External flash memory storage like USB sticks and SD cards fare far worse. In my own experience, silent corruption occurs more like 1 file per device, per 2-3 years; irrespective of the size of memory. I've had USB sticks and SD cards return bogus data without errors, so often. I only know because I checksum everything, otherwise I would have thought the artefacts in my videos or photos came with the source.

If, in 2020, you are not using ZFS or btrfs for long term archival, you are doing something wrong.

ext4, NTFS, APFS, etc may be tried and tested, but they have no checksumming, and that is a problem.

Interestingly, on my home ZFS raidz with 3 4TB hard drives, I have had to replace a drive a couple of times because ZFS scrub was reporting silent corruption. They were consumer-grade SATA drives.

However, at work, I have backed up ~200TB of data to a large server with RAID-6 and ext4, storing the backups as large .tar files with par2 checksums and recovery data, and regularly scrubbing the par2 data. I have yet to see any corruption whatsoever. These are enterprise-grade hard drives.

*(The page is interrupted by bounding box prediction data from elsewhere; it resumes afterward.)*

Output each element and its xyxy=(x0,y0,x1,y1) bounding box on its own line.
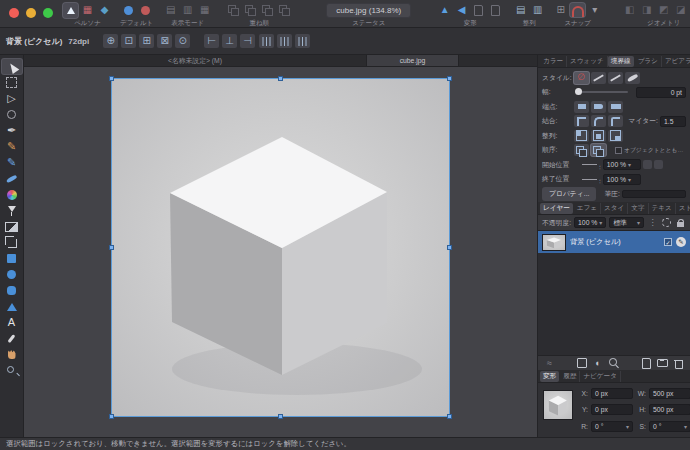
rotation-center-icon[interactable]: ⊕ xyxy=(103,34,118,48)
dashed-stroke-button[interactable] xyxy=(608,72,623,84)
layer-edit-badge-icon[interactable] xyxy=(676,237,686,247)
canvas-viewport[interactable] xyxy=(24,67,537,437)
minimize-window-button[interactable] xyxy=(26,8,36,18)
geometry-add-icon[interactable]: ◧ xyxy=(622,3,637,17)
width-input[interactable]: 500 px xyxy=(649,388,690,399)
geometry-intersect-icon[interactable]: ◩ xyxy=(656,3,671,17)
document-tab-untitled[interactable]: <名称未設定> (M) xyxy=(24,55,367,66)
tab-navigator[interactable]: ナビゲータ xyxy=(580,371,621,382)
selection-handle-sw[interactable] xyxy=(109,414,114,419)
opacity-stepper-icon[interactable]: ⋮ xyxy=(647,217,658,229)
new-layer-icon[interactable] xyxy=(640,357,653,370)
default-preset-red-icon[interactable] xyxy=(138,3,153,17)
height-input[interactable]: 500 px xyxy=(649,404,690,415)
shear-input[interactable]: 0 ° xyxy=(649,421,690,432)
view-mode-pixel-icon[interactable]: ▥ xyxy=(180,3,195,17)
rectangle-tool[interactable] xyxy=(2,251,22,266)
artboard-tool[interactable] xyxy=(2,75,22,90)
pressure-profile-field[interactable] xyxy=(622,190,686,198)
move-tool[interactable] xyxy=(2,59,22,74)
tab-swatches[interactable]: スウォッチ xyxy=(567,56,608,67)
anchor-point-selector[interactable] xyxy=(543,390,573,420)
move-to-back-icon[interactable] xyxy=(277,3,292,17)
live-filter-icon[interactable] xyxy=(608,357,621,370)
document-image[interactable] xyxy=(112,79,449,416)
distribute-vertical-icon[interactable] xyxy=(295,34,310,48)
bevel-join-button[interactable] xyxy=(608,115,623,127)
layer-row-background[interactable]: 背景 (ピクセル) xyxy=(538,231,690,253)
crop-tool[interactable] xyxy=(2,235,22,250)
stroke-extra-button-1[interactable] xyxy=(643,160,652,169)
butt-cap-button[interactable] xyxy=(574,101,589,113)
square-cap-button[interactable] xyxy=(608,101,623,113)
geometry-subtract-icon[interactable]: ◨ xyxy=(639,3,654,17)
rotation-input[interactable]: 0 ° xyxy=(591,421,633,432)
selection-handle-se[interactable] xyxy=(447,414,452,419)
pencil-tool[interactable]: ✎ xyxy=(2,155,22,170)
stroke-behind-fill-button[interactable] xyxy=(574,144,589,156)
cycle-selection-box-icon[interactable]: ⊡ xyxy=(121,34,136,48)
zoom-tool[interactable] xyxy=(2,363,22,378)
document-tab-cube[interactable]: cube.jpg xyxy=(367,55,459,66)
place-image-tool[interactable] xyxy=(2,219,22,234)
selection-handle-e[interactable] xyxy=(447,245,452,250)
miter-input[interactable]: 1.5 xyxy=(660,116,686,127)
x-input[interactable]: 0 px xyxy=(591,388,633,399)
lock-layer-icon[interactable] xyxy=(675,217,686,229)
stroke-end-input[interactable]: 100 % xyxy=(603,174,641,185)
color-picker-tool[interactable] xyxy=(2,331,22,346)
flip-horizontal-icon[interactable]: ▲ xyxy=(437,3,452,17)
selection-handle-w[interactable] xyxy=(109,245,114,250)
default-preset-blue-icon[interactable] xyxy=(121,3,136,17)
align-center-icon[interactable]: ⊥ xyxy=(222,34,237,48)
stroke-align-outside-button[interactable] xyxy=(608,130,623,142)
tab-layers[interactable]: レイヤー xyxy=(540,203,573,214)
end-stepper-icon[interactable] xyxy=(597,170,603,188)
snapping-magnet-icon[interactable] xyxy=(570,3,585,17)
pixel-persona-icon[interactable]: ▦ xyxy=(80,3,95,17)
view-mode-vector-icon[interactable]: ▤ xyxy=(163,3,178,17)
selection-handle-nw[interactable] xyxy=(109,76,114,81)
move-to-front-icon[interactable] xyxy=(226,3,241,17)
stroke-width-input[interactable]: 0 pt xyxy=(636,87,686,98)
y-input[interactable]: 0 px xyxy=(591,404,633,415)
text-tool[interactable]: A xyxy=(2,315,22,330)
selection-handle-s[interactable] xyxy=(278,414,283,419)
opacity-input[interactable]: 100 % xyxy=(574,217,606,228)
snap-dropdown-caret-icon[interactable]: ▾ xyxy=(587,3,602,17)
point-transform-tool[interactable] xyxy=(2,107,22,122)
tab-stroke[interactable]: 境界線 xyxy=(608,56,634,67)
tab-history[interactable]: 履歴 xyxy=(560,371,580,382)
view-hand-tool[interactable] xyxy=(2,347,22,362)
round-cap-button[interactable] xyxy=(591,101,606,113)
scale-with-object-checkbox[interactable] xyxy=(615,147,622,154)
export-persona-icon[interactable]: ◆ xyxy=(97,3,112,17)
color-wheel-tool[interactable] xyxy=(2,187,22,202)
affinity-photo-logo[interactable] xyxy=(63,3,78,18)
tab-color[interactable]: カラー xyxy=(540,56,567,67)
layer-visibility-checkbox[interactable] xyxy=(664,238,672,246)
new-group-icon[interactable] xyxy=(656,357,669,370)
distribute-horizontal-icon[interactable] xyxy=(259,34,274,48)
align-right-icon[interactable]: ⊣ xyxy=(240,34,255,48)
transparency-tool[interactable] xyxy=(2,203,22,218)
tab-text-styles[interactable]: テキス xyxy=(649,203,676,214)
transform-separately-icon[interactable]: ⊠ xyxy=(157,34,172,48)
tab-styles[interactable]: スタイ xyxy=(601,203,628,214)
rounded-rectangle-tool[interactable] xyxy=(2,283,22,298)
align-left-icon[interactable]: ⊢ xyxy=(204,34,219,48)
blend-ranges-icon[interactable]: ≈ xyxy=(543,357,556,370)
show-handles-icon[interactable]: ⊞ xyxy=(139,34,154,48)
alignment-icon[interactable]: ▤ xyxy=(513,3,528,17)
delete-layer-icon[interactable] xyxy=(672,357,685,370)
no-stroke-button[interactable]: ∅ xyxy=(574,72,589,84)
zoom-window-button[interactable] xyxy=(43,8,53,18)
ellipse-tool[interactable] xyxy=(2,267,22,282)
distribute-center-icon[interactable] xyxy=(277,34,292,48)
brush-stroke-button[interactable] xyxy=(625,72,640,84)
tab-brushes[interactable]: ブラシ xyxy=(635,56,662,67)
alignment-options-icon[interactable]: ▥ xyxy=(530,3,545,17)
rotate-cw-icon[interactable] xyxy=(488,3,503,17)
move-backward-icon[interactable] xyxy=(260,3,275,17)
snap-grid-icon[interactable]: ⊞ xyxy=(553,3,568,17)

This is the strongest evidence I have yet seen that the enterprise-grade drives are actually better than the consumer-grade ones, rather than just being re-badged.

Enterprise drives have different firmware, especially from an ECC and integrity perspective. From a price/perf standpoint tho, shucking consumer grade drives with ECC win.

Thanks. What are the drives at your workplace?

I actually have no idea. I didn't have any part in purchasing that particular system, I don't have root, and all the drives are hidden behind a RAID controller. Sorry.

How do you know they are enterprise drives then?

I have a home "NAS" (opensuse server) where my main /data partition is xfs, but it mounts a btrfs backup partition, rsyncs, and takes a snapshot.

I should really get around to converting the main drive to btrfs, but this works well.

Do proper use of ZFS also require ECC memory?

ZFS protects you from disk errors. ECC protects you from memory errors. Using one or the other is safer than using neither. Using both together is even safer.

100% yes. With non-ECC you will always have bad RAM bits eventually. With ZFS this is especially bad because it can corrupt your checksums or your ZFS metadata, which means either silently corrupting your data, or corrupting ZFS itself and losing your entire zpool (akin to losing a RAID array).

Maybe not: that ZFS needs ECC is "common wisdom", but the disaster scenario appears not so likely. See



This is FUD perpetuated by a certain individual on the FreeNAS forum.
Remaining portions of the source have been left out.